Beside him, Luna smiled. She liked this confident young woman. “Have you ever been infected with Snorkle Pox?” Luna asked some time later.

“I don’t believe I’ve ever heard of Snorkle Pox,” Sarah said. “Is it a danger?”

“It sometimes infects young children,” Luna explained solemnly, “and the germs can cling to a person’s magical aura for years. Do you mind if I test you?”

“Please do!” Sarah replied with some concern. “I see children so often - I’d hate to think I might be placing them in danger.”

She sat through the testing uncomfortably, but uncomplaining, and didn’t try to make her excuses and run for the door when it was over.

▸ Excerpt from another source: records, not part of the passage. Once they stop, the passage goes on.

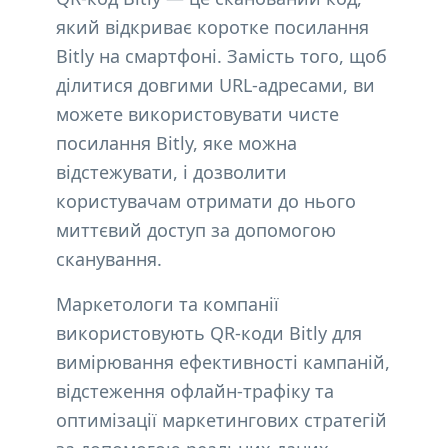
який відкриває коротке посилання
Bitly на смартфоні. Замість того, щоб
ділитися довгими URL-адресами, ви
можете використовувати чисте
посилання Bitly, яке можна
відстежувати, і дозволити
користувачам отримати до нього
миттєвий доступ за допомогою
сканування.
Маркетологи та компанії
використовують QR-коди Bitly для
вимірювання ефективності кампаній,
відстеження офлайн-трафіку та
оптимізації маркетингових стратегій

For that, both Harry and Luna gave her credit.

“There’s always a chance that someone might try to harm Jon,” Harry explained a few minutes later. “So some basic defensive magic is required. Can you cast Protego?

“Yes.”

“Then you won’t mind if I test you with a small hex?… No? Locomotor Mortis!”

She cast the shield silently and effectively, directing the rebounding spell harmlessly into the ceiling. When she saw Harry’s surprise, she bristled. “You’re not the only one who fought in the war, Mr. Potter.”

Harry, helpless to respond to that, changed the subject. “You seem suitable for the job, but there is one more thing: I will require a background check. I have to be careful who I allow near my son.”

“That will not be a problem,” Sarah answered at once.

Luna smiled. “Jon, come meet Sarah.”

The little boy regarded Sarah for a silent moment, then turned to his father. “Does she make daddy angry, too?” he asked - hissed, rather, for his young mouth formed the language of snakes more easily than that of humans, and he always spoke to his father this way.

“No, Jon,” Harry replied in English, “Sarah will be your friend.”

And Sarah proved that by dropping to her knees and addressing the little boy as though he hadn’t just spoken in an enchanted language. “You were sitting very quietly, Jon. What were you doing?”

With that, the Potter family gained another member. Sarah didn’t think much of Harry and his fame, so it didn’t occur to her to question the small house. She hadn’t been raised in a traditional Wizarding family, so she came without the prejudice of generations. But most importantly, Sarah was just a little bit different, which made her just right for the little house with the garden.